Xienna lleva años trabajando en la industria turística de Boracay vendiendo tours por las islas de los alrededores. Ella fue uno de los 30.000 empleados afectados por los ocho meses de cierre de la isla, si bien decidió quedarse para trabajar en la renovada isla.
A día de hoy, vende una tercera parte de lo que lograba cerrar antes de la renovación, además de bajar bastante los precios. "Todo se ha vuelto muy caro, ganamos menos y ahora vienen chinos y coreanos mayoritariamente, por lo que suben los precios", comenta. Boracay se ha refugiado sobre todo en el turismo chino, con restaurantes en el paseo marítimo solo para ellos. Hay más gente en la playa a las 5 de la mañana que durante el día, ya que es cuando van a hacerse selfis para que no les afecte el sol. Es un nuevo modelo de mercado, a la espera de atraer a viajeros que puedan pagar el alto precio de los nuevos hoteles.
El problema, comenta la joven de 32 años, es que Boracay por un lado ya no atrae al turismo juvenil que regaba de dinero la isla y tampoco logra posicionarse en su nuevo mercado. Tras ocho meses de cierre, el turismo se ha desplazado hacia otros lugares y la "joya de la corona" ve cómo otros destinos como El Nido —donde los barcos de fiesta y el público mochilero son la tónica habitual— le han robado el protagonismo.

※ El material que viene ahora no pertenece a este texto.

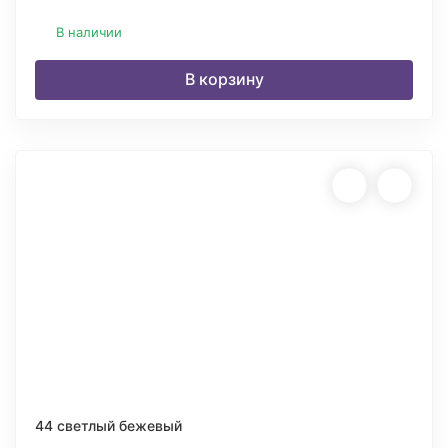
В наличии
В корзину
44 светлый бежевый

Prácticamente, todos los residentes están totalmente de acuerdo en que era necesario "limpiar Boracay". Los excesos eran notables y una de las playas más hermosas del mundo lucía en "estado de calamidad", como afirmaba Duterte, por culpa de un sector turístico desatado que no tenía problemas en contaminar las aguas y manchar las playas. El problema, dicen, es que se ha pasado de un extremo al otro. Y que aún se ha de encontrar un nuevo modelo de negocio que no ensucie y compense a la industria del lugar.